Remettre l’artisanat haïtien sur le marché mondial

Des données émanant de l’Organisation internationale du travail (OIT) informent que l’artisanat représente 25 % du PIB mondial et emploie plus de 500 millions de personnes, soit environ 15 % de la population active mondiale. En Haïti, l’originalité et la potentialité des artisans dépassent les frontières de ce pays où l’artisanat occupe une place prépondérante dans la culture haïtienne, symbolisée par son parcours historique, son syncrétisme religieux, son ingéniosité qui font de ce pays un creuset de créations artistiques et artisanales. Malheureusement, l’insécurité galopante ajoutée aux crises sociopolitiques intermittentes des quatre dernières décennies coupent Haïti du reste du monde et constituent des handicaps majeurs à l’évolution de ce qui vit majoritairement de l’activité touristique.
Deuxième employeur mondial, le secteur de l’artisanat a récolté 718 milliards de dollars sur le marché mondial au cours de l’année 2020, selon les statistiques de l’International Trade Center (ITC), un organisme qui supporte les PME. Un chiffre appelé à augmenter au regard de la croissance des ventes en ligne et du commerce électronique qui rendent les produits artisanaux de plus en plus accessibles, estime l’ITC. Ces données de l’OIT et de l’ITC pourraient porter à croire qu’Haïti, en tant que puissance artisanale notoire de la Région des Caraïbes, a bien tiré son épingle du jeu.
Qu’en est-il exactement de la situation de l’artisanat haïtien ?

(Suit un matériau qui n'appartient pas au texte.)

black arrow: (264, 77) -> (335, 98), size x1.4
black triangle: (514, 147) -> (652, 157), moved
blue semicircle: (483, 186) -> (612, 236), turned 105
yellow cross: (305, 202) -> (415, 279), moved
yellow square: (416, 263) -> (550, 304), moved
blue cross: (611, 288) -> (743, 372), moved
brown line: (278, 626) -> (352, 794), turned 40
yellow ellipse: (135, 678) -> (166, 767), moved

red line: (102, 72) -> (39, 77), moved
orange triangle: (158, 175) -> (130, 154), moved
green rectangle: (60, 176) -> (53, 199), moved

Haïti est dépositaire d’un artisanat riche et très original par sa diversité. Les artisans haïtiens travaillent indifféremment le bois, le métal, la pierre, la corne, les os, l’argile, le papier mâché, les fibres naturelles, la toile, les paillettes, etc., pour produire des pièces originales et de grande valeur. Quasiment chaque région du pays avait sa spécialité artisanale qui, comme des gènes familiaux, se transmet au fil des générations. Ainsi, les artisans de Léogâne excellent dans la sculpture sur pierre ; à Jacmel, la sculpture sur bois ; les artisans des zones côtières pratiquent souvent la vannerie ; à Kenscoff et à Camp-Perrin, on pratique la broderie ; à la Croix-des-Bouquets, le fer découpé, etc.

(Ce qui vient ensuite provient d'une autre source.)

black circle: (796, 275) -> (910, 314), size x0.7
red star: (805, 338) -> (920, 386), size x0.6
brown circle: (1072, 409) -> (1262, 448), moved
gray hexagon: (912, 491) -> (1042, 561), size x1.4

La production artisanale, jadis très importante, trouvait non seulement un marché local à travers le va-et-vient des touristes étrangers qui se plaisaient à venir se réchauffer au soleil, se baigner sur les plages haïtiennes, déguster les spécialités culinaires locales et s’approvisionner d’œuvres artisanales haïtiennes en ces temps-là où Haïti était une destination touristique favorite de la Caraïbe. Les décennies des années 60, 70 et 80 voyaient les beaux jours de l’artisanat haïtien où le marché local était très animé par la présence de beaucoup d’étrangers dans le pays qui arpentaient les galeries et marchés artisanaux pour faire leurs emplettes de cadeaux souvenirs à emporter en laissant le pays. En cette occasion particulière, rien ne valait mieux qu’une œuvre artisanale estampillée Made in Haïti.

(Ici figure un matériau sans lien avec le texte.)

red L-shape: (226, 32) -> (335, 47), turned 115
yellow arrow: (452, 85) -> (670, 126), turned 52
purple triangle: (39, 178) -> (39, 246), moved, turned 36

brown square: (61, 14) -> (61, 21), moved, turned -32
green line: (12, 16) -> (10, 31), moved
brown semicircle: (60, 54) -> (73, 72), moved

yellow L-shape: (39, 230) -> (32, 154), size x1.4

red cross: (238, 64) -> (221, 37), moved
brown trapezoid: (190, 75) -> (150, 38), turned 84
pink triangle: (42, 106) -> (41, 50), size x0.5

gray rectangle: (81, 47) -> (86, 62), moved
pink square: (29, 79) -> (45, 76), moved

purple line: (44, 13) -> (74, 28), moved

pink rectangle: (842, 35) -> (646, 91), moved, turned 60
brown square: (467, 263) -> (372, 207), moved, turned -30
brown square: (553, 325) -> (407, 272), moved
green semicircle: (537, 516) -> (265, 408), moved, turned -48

Un peu plus tard, dans les années 90 et 2000, instabilité politique oblige, la manne touristique a commencé à déserter le pays. Avec l’absence de plus en ressentie des visiteurs étrangers et la production artisanale trop abondante pour les acheteurs locaux, des artisans haïtiens ont entrepris de traverser la frontière avec leurs œuvres pour les écouler sur le marché dominicain qui accapare désormais la majorité des visiteurs étrangers fuyant l’instabilité politique haïtienne. Les années qui suivent ont vu le déferlement des œuvres artisanales produites en Haïti sur les marchés caribéens plus solvables.
Après les crises politiques à succession et l’embargo imposé à Haïti en 1991 qui a poussé beaucoup d’artisans à abandonner leurs activités, le tremblement de terre du 12 janvier 2010 a également porté un grand coup à l’activité économique, notamment aux artisans. Sensibilisés par l’ampleur des dégâts causés par la catastrophe et le désarroi des propriétaires des micros, petites et moyennes entreprises, le Fonds multilatéral d’investissement (MIF), la styliste Donna Karan et d’autres organismes internationaux avaient décidé de mettre en place un partenariat pour stimuler la valorisation de l’artisanat haïtien.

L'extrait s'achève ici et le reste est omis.